En efecto, la Eucaristía es el sacramento por excelencia de la Iglesia –y, por tanto, de cada uno de los bautizados— porque brotó del amor redentor de Jesucristo, la instituyó como sacramento y memorial de su Alianza con los hombres; alianza que es una auténtica redención, liberación de los pecados de cada uno de nosotros para darnos vida eterna, y que llevó a cabo con su santa Pasión y muerte en el Calvario. La sangre y el agua que brotaron del costado traspasado de Cristo sobre la cruz nos hablan de este mismo misterio.

El Sacrificio eucarístico es –recuerda el Papa, tomando las palabras del Vaticano II— “fuente y culmen de toda la vida cristiana”. Cristo en persona es nuestra Pascua, convertido en Pan de Vida, que da la vida eterna a los hombres por medio del Espíritu Santo.

San Juan Pablo II nos confesó que, durante el Gran Jubileo del año 2000, tuvo la grandísima dicha de poder celebrar la Eucaristía en el Cenáculo de Jerusalén, en el mismísimo lugar donde la tradición nos dice que fue realizada por Jesucristo mismo la primera vez en la historia. Y varias veces trajó el Papa a la memoria este momento de gracia tan singular. El Papa sí valoró profundamente lo que es la Eucaristía. En el Cenáculo –nos recuerda el Santo Padre— “Cristo tomó en sus manos el pan, lo partió y lo dio a sus discípulos diciendo: Tomad y comed todos de él, porque esto es mi Cuerpo, que será entregado por vosotros” (Eccl. de Euch., nn. 1-2).

Estos gestos y palabras consacratorias son las mismas que empleó Jesús durante su vida pública, en el milagro de la multiplicación de los panes. Si Cristo tiene un poder absoluto sobre el pan y su naturaleza, entonces también podía convertir el pan en su propio Cuerpo, y el vino en su Sangre.

Y decimos que la Eucaristía es el “memorial” de nuestra redención porque –con palabras del mismo Santo Padre— “en ella está inscrito de forma indeleble el acontecimiento de la pasión y muerte del Señor.
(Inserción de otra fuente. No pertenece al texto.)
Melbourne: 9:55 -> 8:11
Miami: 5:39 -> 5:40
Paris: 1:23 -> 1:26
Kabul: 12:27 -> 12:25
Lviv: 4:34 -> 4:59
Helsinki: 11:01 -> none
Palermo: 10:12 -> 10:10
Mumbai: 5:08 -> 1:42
No sólo lo evoca, sino que lo hace sacramentalmente presente. Es el sacrificio de la Cruz que se perpetúa por los siglos”. Esto, precisamente, significa la palabra “memorial”. No es un simple recuerdo histórico, sino un recuerdo que se actualiza, se repite y se hace realmente presente en el momento mismo de su celebración.
Por eso –continuó el Papa— la Eucaristía es “el don por excelencia, porque es el don de sí mismo (de Jesucristo), de su persona en su santa humanidad y, además, de su obra de salvación.
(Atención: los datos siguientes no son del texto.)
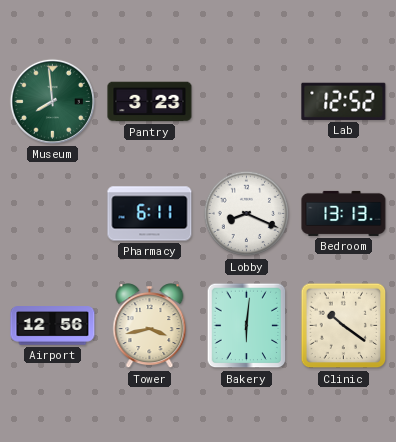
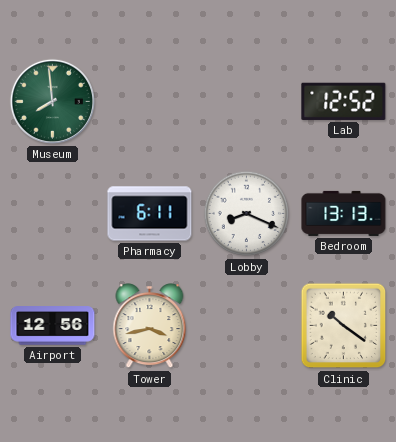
Pantry: 3:23 -> none
Bakery: 6:01 -> none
Ésta no queda relegada al pasado, pues todo lo que Cristo es y todo lo que hizo y padeció por los hombres participa de la eternidad divina y domina así todos los tiempos… Cuando la Iglesia celebra la Eucaristía, memorial de la muerte y resurrección de su Señor, se hace realmente presente este acontecimiento central de salvación y se realiza la obra de nuestra redención” (Eccl. de Euch., n. 11).

Ojalá, pues, que en esta fiesta del Corpus Christi, que estamos celebrando hoy, todos valoremos un poco más la grandeza y sublimidad de este augusto sacramento que nos ha dejado nuestro Señor Jesucristo, la Eucaristía, el maravilloso don de su Cuerpo y de su Sangre preciosa para nuestra redención: “Éste es mi Cuerpo. Ésta es mi Sangre, sangre de la alianza nueva y eterna, que será derramada por vosotros y por muchos, para el perdón de los pecados. Haced esto en memoria mía”.

Que a partir de hoy vivamos con una fe mucho más profunda e intensa, y con mayor conciencia, amor y veneración cada Eucaristía, cada Santa Misa: ¡Gracias mil, Señor, por este maravilloso regalo de tu amor hacia mí!